The purpose of this project is to measure the effectiveness and usability of SMART in obtaining the desired information from a text database compared with the performance of a conventional keyword search. The effectiveness and usability of SMART is measured by a user attempting to retrieve information from the CS zephyr archives. The goal of this project is not to evaluate SMART or compare the two on identical searches, but to measure the same people's ability to retrieve their desired information through each interface.
This project is designed to evaluate the usefulness of two different systems for searching an archive available to members of the CS department at Carnegie Mellon. I will evaluate the use of the SMART information retrieval package compared to simple keyword search on queries done using the archives. The goal of the study is not to evaluate SMART, in particular, but to measure the ability of users to find what they are looking for using more advanced search techniques than keyword search.
Zephyr is a real-time communication system, similar to IRC, which allows members of the CS department to have conversations about a variety of topics, organized according to topics referred to as "instances." Typical uses of zephyr are to ask questions about computer related issues, such as help using an application, discussion of recent newsworthy events, and general conversation.

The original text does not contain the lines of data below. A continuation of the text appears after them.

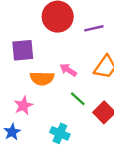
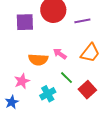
purple square: (23, 50) -> (25, 22), moved
cyan cross: (60, 133) -> (48, 94), moved, turned 35

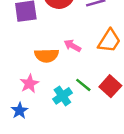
green line: (67, 78) -> (83, 85), moved

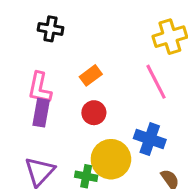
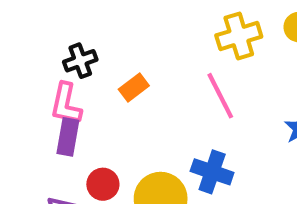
black cross: (50, 29) -> (80, 61), moved, turned -30
red circle: (94, 113) -> (103, 184), moved

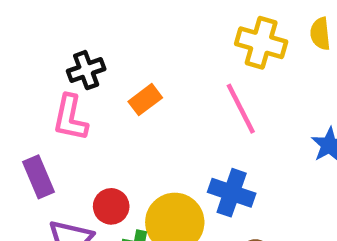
yellow cross: (239, 36) -> (261, 43), turned 33
purple rectangle: (68, 137) -> (38, 177), moved, turned -33

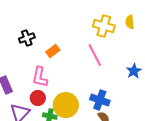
pink L-shape: (70, 118) -> (40, 77), moved
blue cross: (232, 193) -> (100, 100), moved

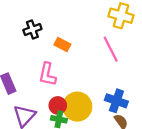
orange rectangle: (53, 51) -> (62, 44), turned 64
red circle: (38, 98) -> (58, 105), moved

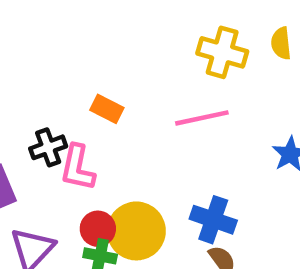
black cross: (32, 30) -> (48, 147), moved
pink line: (111, 49) -> (202, 118), turned -75

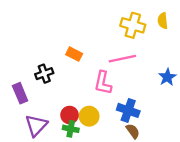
pink L-shape: (78, 168) -> (103, 83), moved
yellow circle: (136, 231) -> (89, 116), size x0.7

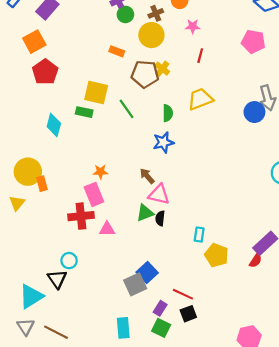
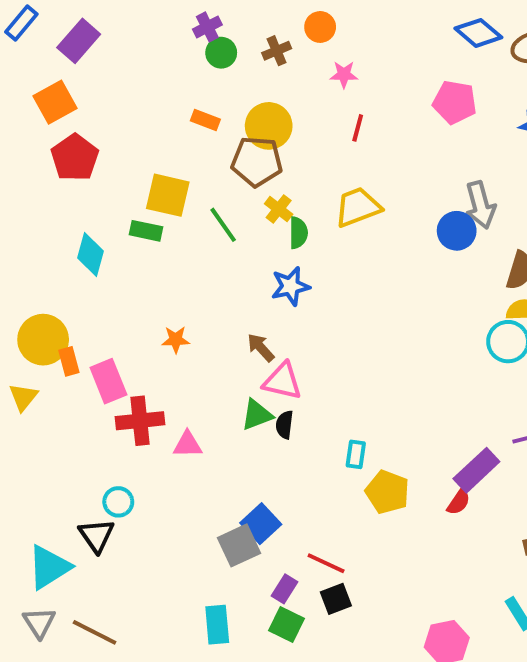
yellow circle: (151, 35) -> (269, 126), moved
yellow cross: (162, 69) -> (279, 209), moved
pink rectangle: (94, 194) -> (108, 381), moved

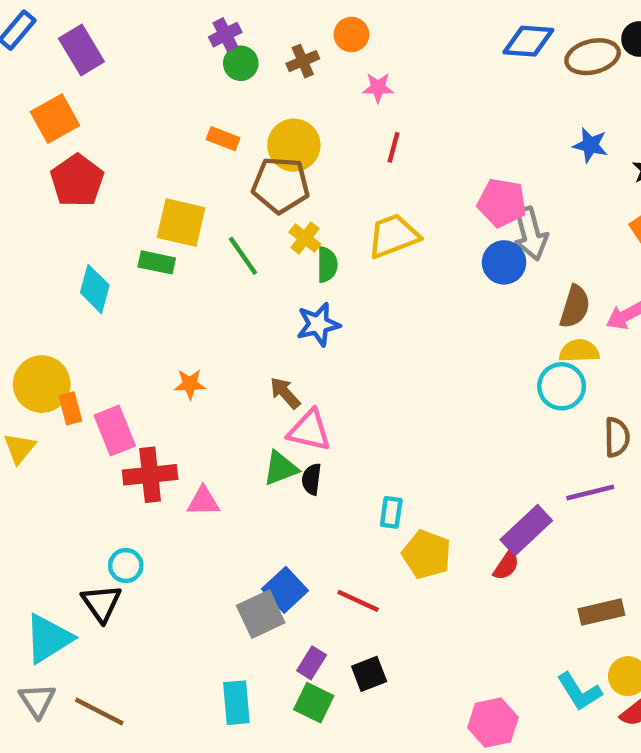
blue diamond: (478, 33) -> (528, 41), turned -36
purple rectangle: (79, 41) -> (81, 50), turned -72
pink pentagon: (455, 102) -> (502, 203), moved
red line: (326, 563) -> (358, 601), moved

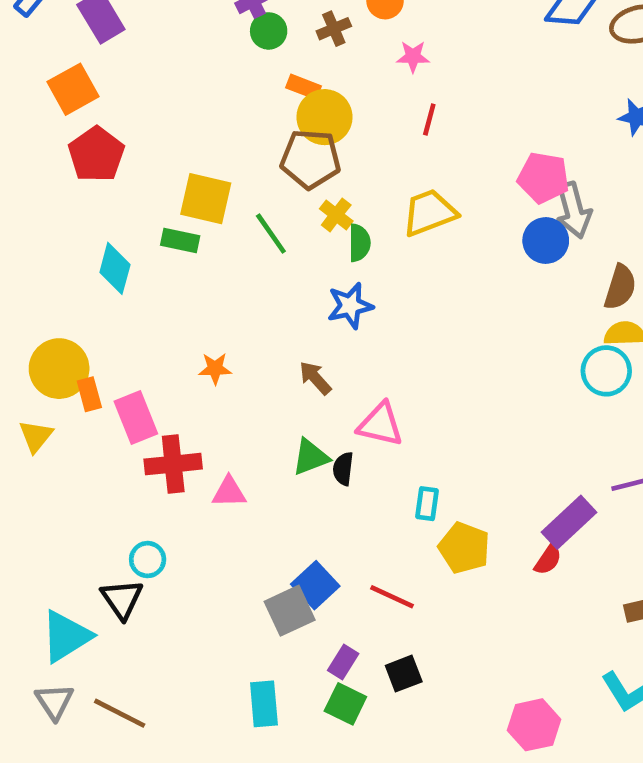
orange rectangle: (223, 139) -> (304, 87), moved
pink triangle: (309, 431) -> (380, 424), moved

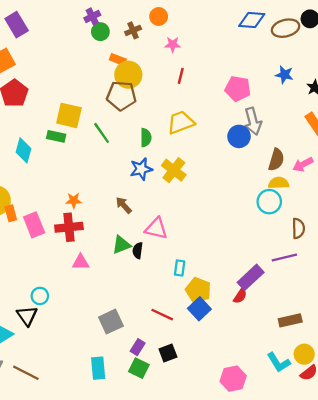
pink pentagon: (543, 178) -> (238, 89), moved
yellow cross: (336, 215) -> (174, 170), moved, size x1.5
red cross: (173, 464) -> (69, 227), moved
blue square: (315, 585) -> (199, 309), moved

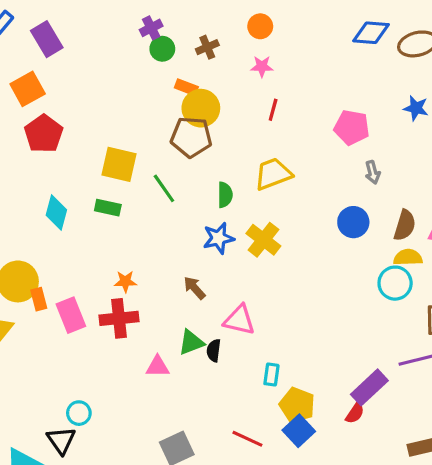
orange circle: (159, 16) -> (260, 26), moved
gray arrow: (253, 121) -> (373, 172), size x0.6
green rectangle: (56, 136) -> (108, 208), moved
blue circle: (239, 136) -> (353, 222), moved
pink triangle: (81, 262) -> (158, 367), moved

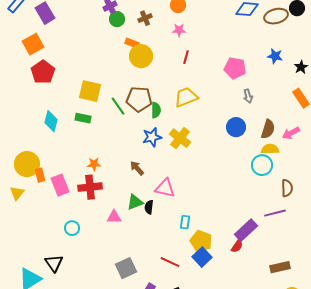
brown pentagon: (191, 137) -> (139, 99), moved
cyan circle: (79, 413) -> (72, 228), moved

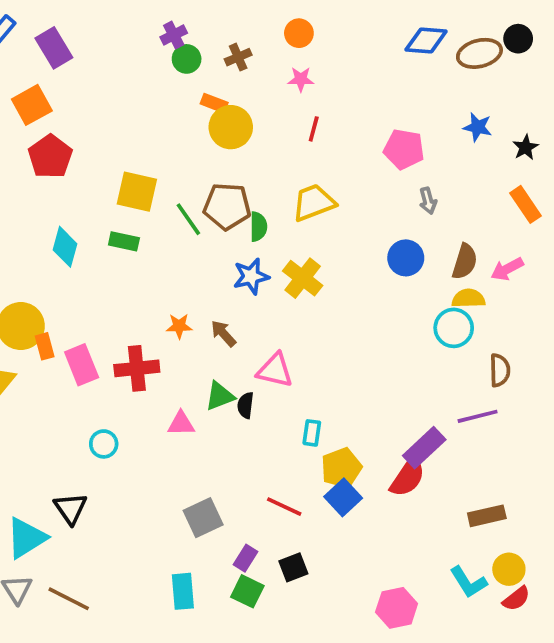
orange star: (94, 164) -> (179, 326), moved
yellow pentagon: (201, 241) -> (341, 468), turned 30
red semicircle: (237, 246) -> (408, 477), size x1.6

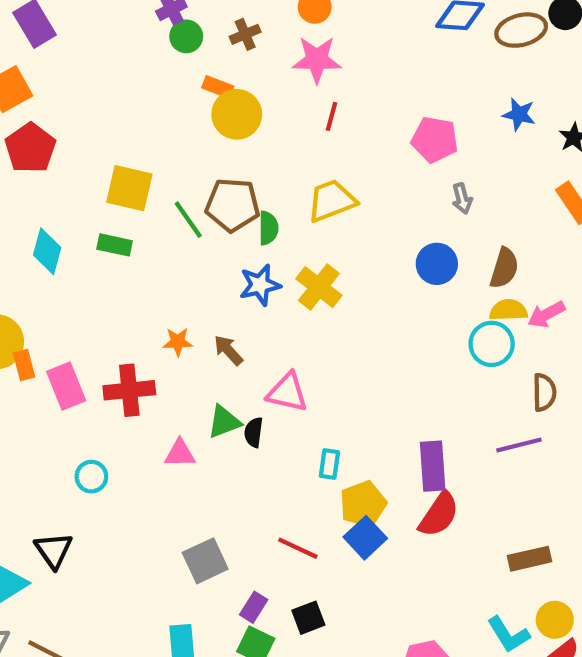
pink star: (301, 79) -> (317, 60), size x1.6
pink arrow: (507, 269) -> (546, 314), moved
purple rectangle: (424, 448) -> (433, 466), moved, turned -51

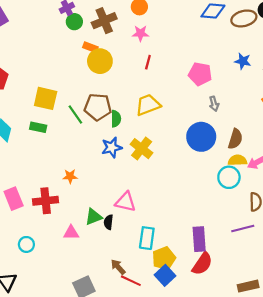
brown cross: (245, 34) -> (104, 21), size x1.6
pink star: (317, 60) -> (140, 33), size x0.7
blue circle: (437, 264) -> (201, 137), size x1.4
brown arrow: (228, 350) -> (118, 267), moved
cyan rectangle: (329, 464) -> (147, 238), size x1.5

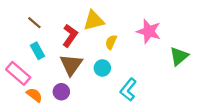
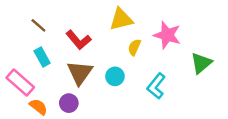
yellow triangle: (94, 21) -> (121, 19), moved
red L-shape: (70, 36) -> (79, 40), turned 105
yellow semicircle: (111, 42) -> (134, 47), moved
cyan L-shape: (128, 90) -> (156, 86), moved

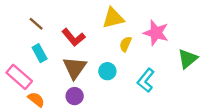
purple circle: (69, 103) -> (75, 96), moved

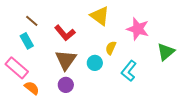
yellow triangle: (113, 18) -> (100, 16), turned 50
yellow semicircle: (125, 44) -> (111, 48), moved
cyan rectangle: (40, 53) -> (27, 41), moved

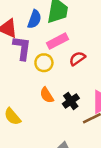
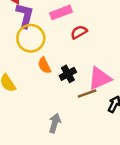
yellow circle: (44, 63) -> (31, 38), moved, size x1.5

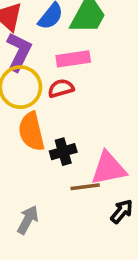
red semicircle: (79, 32) -> (61, 88), moved
orange semicircle: (44, 65) -> (31, 131), size x1.5

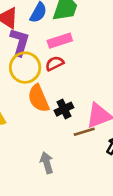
gray arrow: (28, 220) -> (47, 163), turned -35

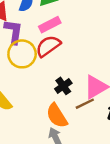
red semicircle: (55, 63) -> (48, 46), size x1.5
orange semicircle: (38, 98) -> (57, 116), moved

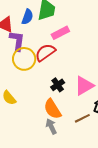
pink rectangle: (50, 25) -> (60, 33), moved
brown line: (85, 104) -> (82, 118), moved

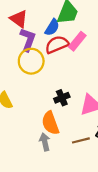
blue semicircle: (27, 17) -> (52, 27), moved
pink rectangle: (60, 33) -> (77, 41), turned -36
red semicircle: (45, 52) -> (57, 45), moved

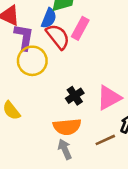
red semicircle: (57, 45) -> (58, 37), turned 85
orange semicircle: (50, 123) -> (67, 127), turned -65

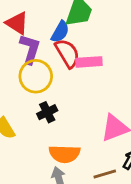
pink rectangle: (80, 28) -> (89, 62), moved, turned 50
black cross: (75, 96) -> (47, 112), moved

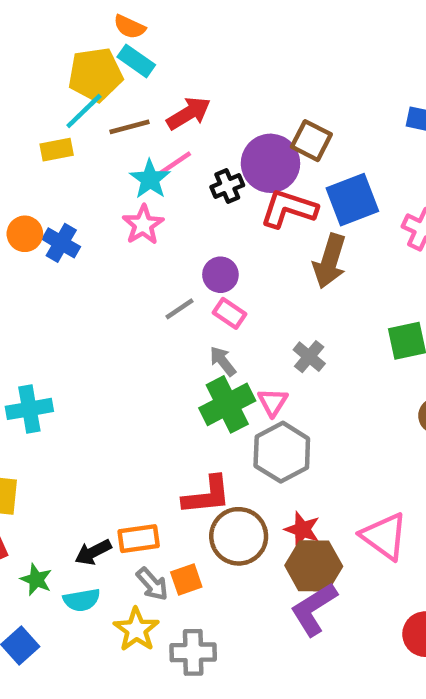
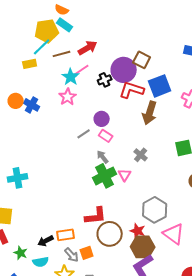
gray hexagon: (282, 452) -> (155, 210), moved

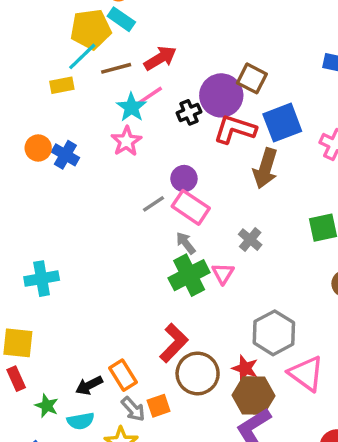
pink rectangle: (106, 136) -> (191, 207), size x1.5
red L-shape: (96, 216) -> (174, 343), turned -40
orange rectangle: (66, 235) -> (123, 375), turned 66

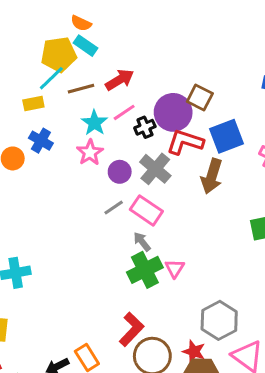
pink line: (150, 95) -> (124, 112), moved
blue cross: (65, 155) -> (41, 141), moved
purple circle: (184, 179) -> (120, 172), moved
gray cross: (250, 240) -> (155, 169), moved, size x1.5

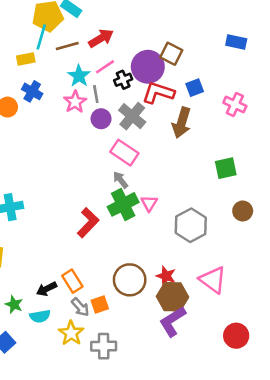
cyan line: (51, 78) -> (41, 37), turned -30
blue square: (227, 136) -> (195, 88), size x0.6
gray line: (114, 207) -> (96, 94), moved, turned -66
gray hexagon: (219, 320) -> (191, 225), moved
red L-shape: (132, 329) -> (88, 223), moved

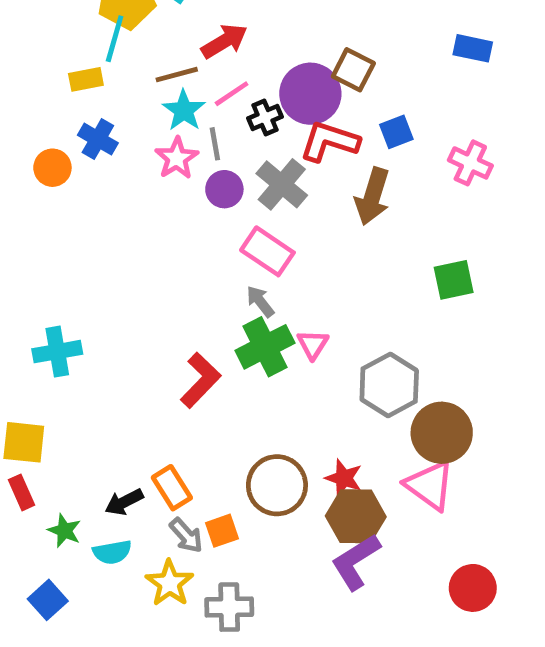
brown line: (67, 46) -> (177, 75), moved
brown circle: (243, 211) -> (442, 433), moved, size x1.6

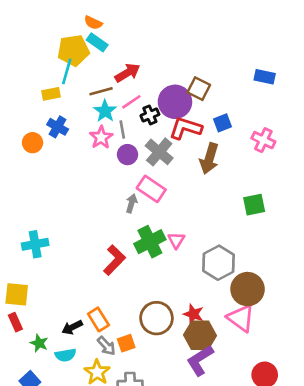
gray arrow: (260, 301) -> (131, 203), moved, turned 54

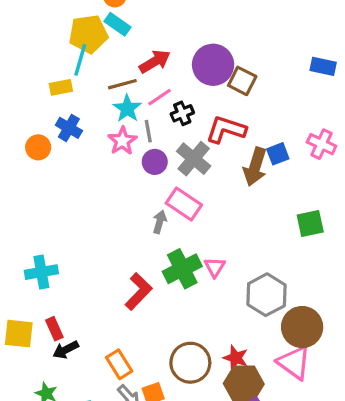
purple circle: (175, 102) -> (213, 65), moved
blue square: (222, 123) -> (278, 154), moved
red rectangle: (15, 322) -> (54, 329), moved
black arrow: (72, 327) -> (66, 350), moved

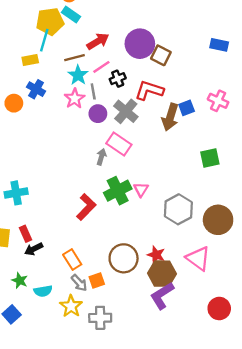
brown circle: (302, 327) -> (218, 220), moved

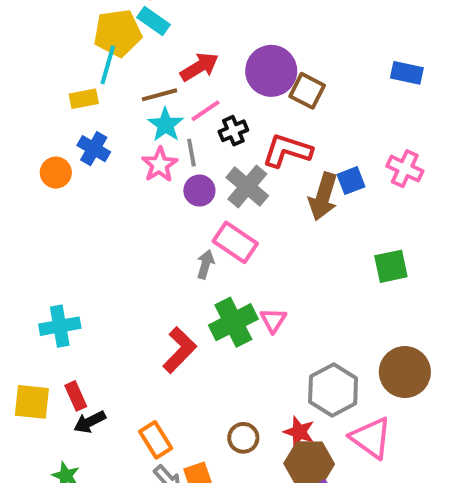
gray hexagon: (178, 209) -> (333, 390), moved
brown circle: (124, 258) -> (243, 438), size x0.6

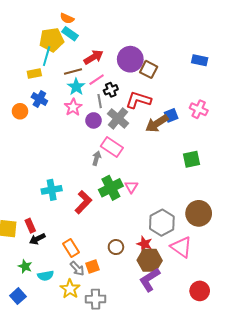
gray line: (191, 153) -> (100, 101), moved
brown arrow: (323, 197) -> (157, 124), turned 40
cyan cross: (60, 326) -> (52, 190), moved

Beginning in August 1993, most public broadcast zephyrgrams have been logged for archival purposes. A simple keyword based query mechanism is available to search the archives for information. For instance, rather than asking how to build shared libraries for a DEC alpha, a query of "build shared library osf" could be made, although it won't produce the best result ("shared library *osf*" does). The uses to which the current interface is put make it ideal for exploring more advanced search techniques.
Task |
to be done by |
status |
Human Subjects Clearance Request | ASAP | COMPLETED |
Web Page Initial Design | March 3 | COMPLETED |
Obtain SMART for DEC ALPHA platform | March 6 | COMPLETED |
Software Setup with Zephyr archive | March 10 | COMPLETED |
Preliminary Interface for queries | March 16 | COMPLETED |
Preliminary Results and Report | March 17 | COMPLETED |
Complete Web Interface with Relevance Judgements and Feedback | March 19 | COMPLETED |
Begin Recording Usage | March 31 | COMPLETED |
Data Collection Completed | April 21 | Surveys completed |
Complete Evaluation, ensure enough relevance info | April 22 | Nine surveys completed and tabulated |
Report Due | April 23 | Completed |
Presentation | April 28 | Completed |
The zephyr archives have been adapted to a format usable by SMART and are currently accessible through an html interface used for the experiments. The web interface allows the users to indicate relevant zephyrgrams retrieved for use in relevance feedback and to provide information on which zephyrgrams are relevant to a successful query. The SMART zephyr query interface is accessible.
The experimental platform is SMART 11.0 running on a Digital Personal Workstation 500au, which has a 500Mhz Alpha processor with 384MB of RAM and is using approximately 1.7GB of disk space for the project. The original zephyr archives themselves are currently approximately 190MB of data with over 700000 zephyrgrams. Building the index and calculating weights consumes the majority of the disk space and takes approximately 15 minutes, however searches over the resulting index complete in less than a second, even for queries involving 20 or more words. This is an improvement over the existing keyword search engine which is fast for small queries, but which takes several times longer for longer queries (the exact cost function is unknown to me).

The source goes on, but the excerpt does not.